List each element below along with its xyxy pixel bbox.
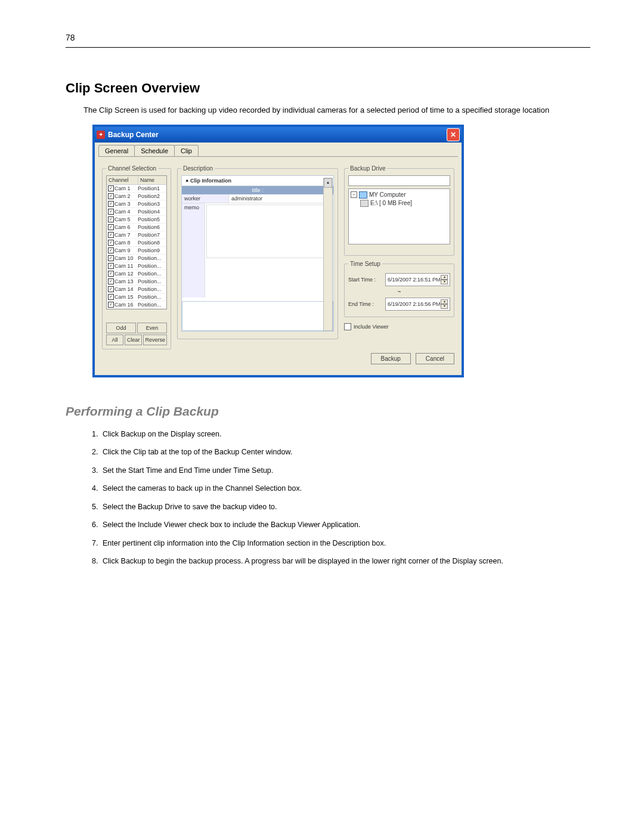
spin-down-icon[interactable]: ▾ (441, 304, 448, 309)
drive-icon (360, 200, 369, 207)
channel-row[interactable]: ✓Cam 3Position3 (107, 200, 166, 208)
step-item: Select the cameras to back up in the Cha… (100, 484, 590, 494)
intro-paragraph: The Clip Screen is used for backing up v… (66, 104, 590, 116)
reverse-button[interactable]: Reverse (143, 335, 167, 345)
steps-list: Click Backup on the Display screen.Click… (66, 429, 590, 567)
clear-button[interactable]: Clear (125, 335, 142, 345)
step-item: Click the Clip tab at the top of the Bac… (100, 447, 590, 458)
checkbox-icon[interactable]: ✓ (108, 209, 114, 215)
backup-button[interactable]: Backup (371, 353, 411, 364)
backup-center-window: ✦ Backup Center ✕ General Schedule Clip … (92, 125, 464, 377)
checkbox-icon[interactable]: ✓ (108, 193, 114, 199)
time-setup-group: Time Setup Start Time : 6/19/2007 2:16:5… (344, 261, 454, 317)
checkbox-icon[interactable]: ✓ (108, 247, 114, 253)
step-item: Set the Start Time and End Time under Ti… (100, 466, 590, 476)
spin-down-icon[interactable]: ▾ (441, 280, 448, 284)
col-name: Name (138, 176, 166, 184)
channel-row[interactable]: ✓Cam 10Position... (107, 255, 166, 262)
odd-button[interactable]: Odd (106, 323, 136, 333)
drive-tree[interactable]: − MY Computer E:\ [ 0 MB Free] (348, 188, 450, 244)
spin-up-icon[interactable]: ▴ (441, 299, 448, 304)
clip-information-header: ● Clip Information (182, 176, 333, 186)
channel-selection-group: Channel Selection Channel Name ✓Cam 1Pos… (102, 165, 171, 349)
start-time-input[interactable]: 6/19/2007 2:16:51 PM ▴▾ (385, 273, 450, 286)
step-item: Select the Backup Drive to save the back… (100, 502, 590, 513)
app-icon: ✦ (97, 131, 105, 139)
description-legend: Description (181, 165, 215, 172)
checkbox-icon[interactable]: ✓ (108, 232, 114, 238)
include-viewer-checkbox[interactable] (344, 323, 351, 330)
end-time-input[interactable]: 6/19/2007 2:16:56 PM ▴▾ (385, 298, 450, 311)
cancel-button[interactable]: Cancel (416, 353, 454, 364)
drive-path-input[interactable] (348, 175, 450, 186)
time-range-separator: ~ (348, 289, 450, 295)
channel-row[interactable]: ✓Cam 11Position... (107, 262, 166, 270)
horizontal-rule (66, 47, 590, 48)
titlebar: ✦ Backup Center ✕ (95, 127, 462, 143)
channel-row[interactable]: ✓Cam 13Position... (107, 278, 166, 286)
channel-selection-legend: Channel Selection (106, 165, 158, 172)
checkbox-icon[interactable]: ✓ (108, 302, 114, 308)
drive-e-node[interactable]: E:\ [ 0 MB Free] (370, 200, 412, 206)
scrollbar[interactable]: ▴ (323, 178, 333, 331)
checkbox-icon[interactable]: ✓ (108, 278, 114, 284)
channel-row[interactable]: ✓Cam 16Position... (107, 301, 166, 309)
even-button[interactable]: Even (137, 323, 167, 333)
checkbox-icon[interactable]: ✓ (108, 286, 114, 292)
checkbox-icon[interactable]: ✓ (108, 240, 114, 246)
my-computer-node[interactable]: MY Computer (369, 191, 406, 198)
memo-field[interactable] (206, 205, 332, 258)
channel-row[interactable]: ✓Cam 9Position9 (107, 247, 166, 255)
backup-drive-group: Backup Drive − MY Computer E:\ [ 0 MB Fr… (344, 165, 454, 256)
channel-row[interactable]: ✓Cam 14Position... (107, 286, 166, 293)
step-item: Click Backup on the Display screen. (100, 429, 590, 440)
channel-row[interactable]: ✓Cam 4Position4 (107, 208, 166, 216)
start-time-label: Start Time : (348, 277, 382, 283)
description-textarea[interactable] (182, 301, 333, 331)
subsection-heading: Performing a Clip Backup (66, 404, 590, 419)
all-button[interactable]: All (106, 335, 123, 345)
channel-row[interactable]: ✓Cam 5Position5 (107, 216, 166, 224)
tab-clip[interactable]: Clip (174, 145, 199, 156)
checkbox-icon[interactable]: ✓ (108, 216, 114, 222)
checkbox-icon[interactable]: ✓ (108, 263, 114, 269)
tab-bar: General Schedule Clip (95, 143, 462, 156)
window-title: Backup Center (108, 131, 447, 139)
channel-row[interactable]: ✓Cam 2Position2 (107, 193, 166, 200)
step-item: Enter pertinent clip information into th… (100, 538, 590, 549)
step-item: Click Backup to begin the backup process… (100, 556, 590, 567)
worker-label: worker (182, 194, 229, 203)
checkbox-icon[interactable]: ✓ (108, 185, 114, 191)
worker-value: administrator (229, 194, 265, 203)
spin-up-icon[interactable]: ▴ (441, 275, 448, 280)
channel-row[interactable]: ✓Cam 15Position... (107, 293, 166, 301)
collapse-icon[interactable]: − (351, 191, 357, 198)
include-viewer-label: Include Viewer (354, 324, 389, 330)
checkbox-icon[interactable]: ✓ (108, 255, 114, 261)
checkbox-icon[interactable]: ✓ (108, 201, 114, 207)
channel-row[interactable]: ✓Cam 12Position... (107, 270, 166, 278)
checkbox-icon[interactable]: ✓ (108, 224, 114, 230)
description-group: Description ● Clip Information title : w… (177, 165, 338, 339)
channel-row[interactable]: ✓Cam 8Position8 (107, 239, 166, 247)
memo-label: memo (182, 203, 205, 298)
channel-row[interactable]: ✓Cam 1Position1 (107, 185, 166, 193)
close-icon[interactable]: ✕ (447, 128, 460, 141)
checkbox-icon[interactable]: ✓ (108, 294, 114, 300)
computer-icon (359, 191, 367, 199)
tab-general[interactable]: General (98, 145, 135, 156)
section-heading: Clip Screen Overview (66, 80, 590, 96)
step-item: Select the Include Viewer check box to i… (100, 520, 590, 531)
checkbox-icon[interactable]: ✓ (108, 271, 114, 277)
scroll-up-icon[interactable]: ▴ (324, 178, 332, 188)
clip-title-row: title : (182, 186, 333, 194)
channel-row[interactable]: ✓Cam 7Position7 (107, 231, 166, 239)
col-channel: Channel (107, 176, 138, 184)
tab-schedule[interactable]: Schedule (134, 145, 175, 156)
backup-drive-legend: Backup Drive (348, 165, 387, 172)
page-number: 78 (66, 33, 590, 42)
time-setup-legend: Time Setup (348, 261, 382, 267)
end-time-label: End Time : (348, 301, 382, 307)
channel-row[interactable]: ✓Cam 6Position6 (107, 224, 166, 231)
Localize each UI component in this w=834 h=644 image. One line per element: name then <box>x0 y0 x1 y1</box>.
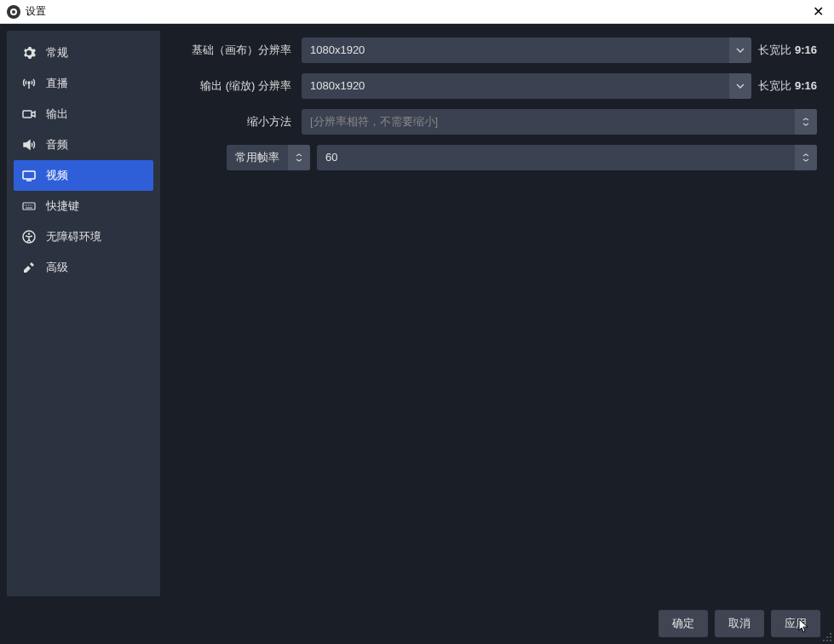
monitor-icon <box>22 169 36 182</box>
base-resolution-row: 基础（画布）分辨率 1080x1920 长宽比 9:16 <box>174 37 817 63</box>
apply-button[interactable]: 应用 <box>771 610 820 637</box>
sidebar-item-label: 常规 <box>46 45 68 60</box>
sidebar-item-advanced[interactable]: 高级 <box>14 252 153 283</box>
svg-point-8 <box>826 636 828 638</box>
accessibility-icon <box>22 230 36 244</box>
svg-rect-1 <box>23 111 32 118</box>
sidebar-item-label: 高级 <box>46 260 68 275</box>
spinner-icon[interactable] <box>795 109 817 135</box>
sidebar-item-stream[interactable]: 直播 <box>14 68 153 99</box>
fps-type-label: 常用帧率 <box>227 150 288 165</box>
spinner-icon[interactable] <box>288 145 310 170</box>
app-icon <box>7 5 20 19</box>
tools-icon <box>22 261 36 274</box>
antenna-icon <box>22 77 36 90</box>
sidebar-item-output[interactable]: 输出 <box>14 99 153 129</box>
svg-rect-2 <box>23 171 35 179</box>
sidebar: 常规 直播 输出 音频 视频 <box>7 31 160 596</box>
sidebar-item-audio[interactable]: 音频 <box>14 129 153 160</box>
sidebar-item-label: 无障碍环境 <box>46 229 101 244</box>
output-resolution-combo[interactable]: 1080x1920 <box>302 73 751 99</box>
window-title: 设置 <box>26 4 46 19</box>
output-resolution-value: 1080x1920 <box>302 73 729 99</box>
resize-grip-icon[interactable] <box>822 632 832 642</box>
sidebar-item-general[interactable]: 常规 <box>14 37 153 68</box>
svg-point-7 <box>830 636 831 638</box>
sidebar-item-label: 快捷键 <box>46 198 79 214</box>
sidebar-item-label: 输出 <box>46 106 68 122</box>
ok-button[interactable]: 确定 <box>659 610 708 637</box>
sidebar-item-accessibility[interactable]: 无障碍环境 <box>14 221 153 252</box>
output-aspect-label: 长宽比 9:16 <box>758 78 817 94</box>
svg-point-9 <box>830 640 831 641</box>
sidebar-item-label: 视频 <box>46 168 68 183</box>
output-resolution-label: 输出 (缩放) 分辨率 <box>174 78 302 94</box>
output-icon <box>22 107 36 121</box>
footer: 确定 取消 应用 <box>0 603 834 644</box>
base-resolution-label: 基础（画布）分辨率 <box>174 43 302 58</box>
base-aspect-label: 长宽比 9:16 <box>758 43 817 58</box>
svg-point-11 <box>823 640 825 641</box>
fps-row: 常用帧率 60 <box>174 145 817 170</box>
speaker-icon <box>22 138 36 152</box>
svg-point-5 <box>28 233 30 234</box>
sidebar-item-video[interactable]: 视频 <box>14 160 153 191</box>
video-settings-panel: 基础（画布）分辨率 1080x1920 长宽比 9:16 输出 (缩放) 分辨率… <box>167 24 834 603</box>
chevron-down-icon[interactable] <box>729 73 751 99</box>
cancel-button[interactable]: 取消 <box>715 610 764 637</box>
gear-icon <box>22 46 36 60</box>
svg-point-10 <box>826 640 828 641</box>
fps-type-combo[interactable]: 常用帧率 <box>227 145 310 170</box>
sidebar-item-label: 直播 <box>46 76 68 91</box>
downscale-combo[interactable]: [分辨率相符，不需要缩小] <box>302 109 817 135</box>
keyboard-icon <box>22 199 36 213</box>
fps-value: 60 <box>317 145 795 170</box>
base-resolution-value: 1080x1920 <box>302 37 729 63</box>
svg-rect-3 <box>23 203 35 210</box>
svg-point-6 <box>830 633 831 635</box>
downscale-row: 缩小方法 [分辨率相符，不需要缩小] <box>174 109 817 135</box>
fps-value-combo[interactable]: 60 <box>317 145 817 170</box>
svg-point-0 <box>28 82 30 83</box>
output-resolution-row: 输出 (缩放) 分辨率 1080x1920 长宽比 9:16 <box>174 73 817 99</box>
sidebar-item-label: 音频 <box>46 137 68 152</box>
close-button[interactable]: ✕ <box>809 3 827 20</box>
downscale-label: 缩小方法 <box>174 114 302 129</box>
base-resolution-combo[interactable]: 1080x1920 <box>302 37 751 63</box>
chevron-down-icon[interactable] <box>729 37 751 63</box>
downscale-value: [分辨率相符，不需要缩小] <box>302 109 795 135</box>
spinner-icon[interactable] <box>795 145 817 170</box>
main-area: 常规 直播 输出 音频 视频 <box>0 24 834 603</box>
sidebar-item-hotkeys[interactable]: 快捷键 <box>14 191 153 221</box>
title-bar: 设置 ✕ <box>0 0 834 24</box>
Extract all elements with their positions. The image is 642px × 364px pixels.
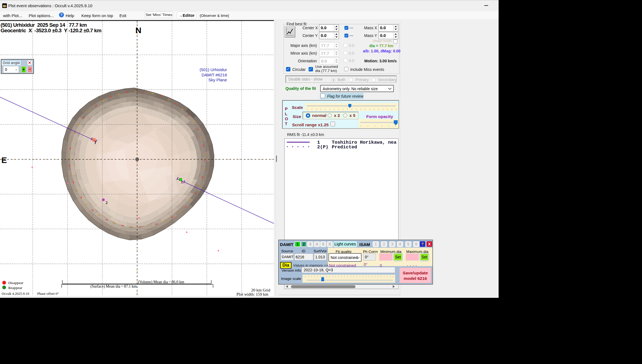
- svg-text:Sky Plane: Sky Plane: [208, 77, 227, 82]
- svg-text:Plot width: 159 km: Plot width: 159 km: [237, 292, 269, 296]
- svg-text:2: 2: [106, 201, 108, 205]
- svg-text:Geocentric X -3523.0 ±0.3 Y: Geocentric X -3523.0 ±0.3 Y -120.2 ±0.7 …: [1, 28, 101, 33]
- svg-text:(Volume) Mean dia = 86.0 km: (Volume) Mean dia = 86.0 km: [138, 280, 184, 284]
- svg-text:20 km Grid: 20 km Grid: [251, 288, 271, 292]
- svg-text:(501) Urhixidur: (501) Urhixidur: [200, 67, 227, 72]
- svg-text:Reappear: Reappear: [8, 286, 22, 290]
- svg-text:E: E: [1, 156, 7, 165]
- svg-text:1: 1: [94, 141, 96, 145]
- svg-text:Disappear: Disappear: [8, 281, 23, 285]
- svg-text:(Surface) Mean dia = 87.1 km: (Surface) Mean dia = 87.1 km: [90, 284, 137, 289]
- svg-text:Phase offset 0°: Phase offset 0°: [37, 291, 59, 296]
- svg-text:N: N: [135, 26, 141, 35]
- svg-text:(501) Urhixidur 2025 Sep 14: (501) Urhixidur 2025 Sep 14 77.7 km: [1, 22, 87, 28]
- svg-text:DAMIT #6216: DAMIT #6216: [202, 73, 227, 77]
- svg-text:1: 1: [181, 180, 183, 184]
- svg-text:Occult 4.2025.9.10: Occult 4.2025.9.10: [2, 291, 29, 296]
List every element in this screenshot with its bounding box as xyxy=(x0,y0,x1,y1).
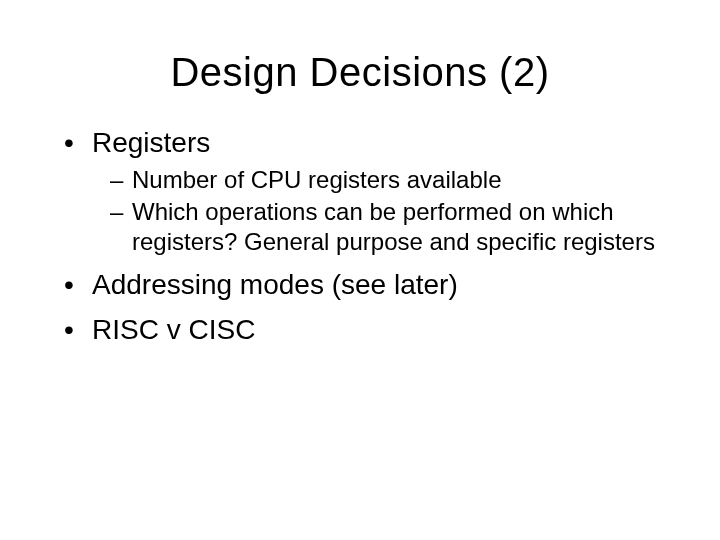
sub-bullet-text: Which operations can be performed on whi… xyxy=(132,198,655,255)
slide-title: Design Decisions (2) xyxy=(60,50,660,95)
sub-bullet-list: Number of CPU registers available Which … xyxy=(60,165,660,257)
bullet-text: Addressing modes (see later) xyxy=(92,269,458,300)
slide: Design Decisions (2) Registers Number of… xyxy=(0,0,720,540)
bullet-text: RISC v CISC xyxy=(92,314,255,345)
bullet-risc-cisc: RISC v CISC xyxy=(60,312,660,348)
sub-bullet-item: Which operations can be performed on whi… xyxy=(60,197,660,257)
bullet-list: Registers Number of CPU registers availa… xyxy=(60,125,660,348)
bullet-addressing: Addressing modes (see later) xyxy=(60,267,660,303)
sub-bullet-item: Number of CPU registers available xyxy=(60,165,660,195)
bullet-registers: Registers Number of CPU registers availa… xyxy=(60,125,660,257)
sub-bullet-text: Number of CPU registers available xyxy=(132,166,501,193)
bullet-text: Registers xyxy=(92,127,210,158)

What to do: Where in the listing does the string "Backup" appear? Copy every line that has it.

Answer section:
steps-list: Click Backup on the Display screen.Click… (66, 429, 590, 567)
backup-button[interactable]: Backup (371, 353, 411, 364)
backup-center-window: ✦ Backup Center ✕ General Schedule Clip … (92, 125, 464, 377)
step-item: Select the Backup Drive to save the back… (100, 502, 590, 513)
titlebar: ✦ Backup Center ✕ (95, 127, 462, 143)
backup-drive-group: Backup Drive − MY Computer E:\ [ 0 MB Fr… (344, 165, 454, 256)
step-item: Click Backup on the Display screen. (100, 429, 590, 440)
subsection-heading: Performing a Clip Backup (66, 404, 590, 419)
window-title: Backup Center (108, 131, 447, 139)
step-item: Click Backup to begin the backup process… (100, 556, 590, 567)
backup-drive-legend: Backup Drive (348, 165, 387, 172)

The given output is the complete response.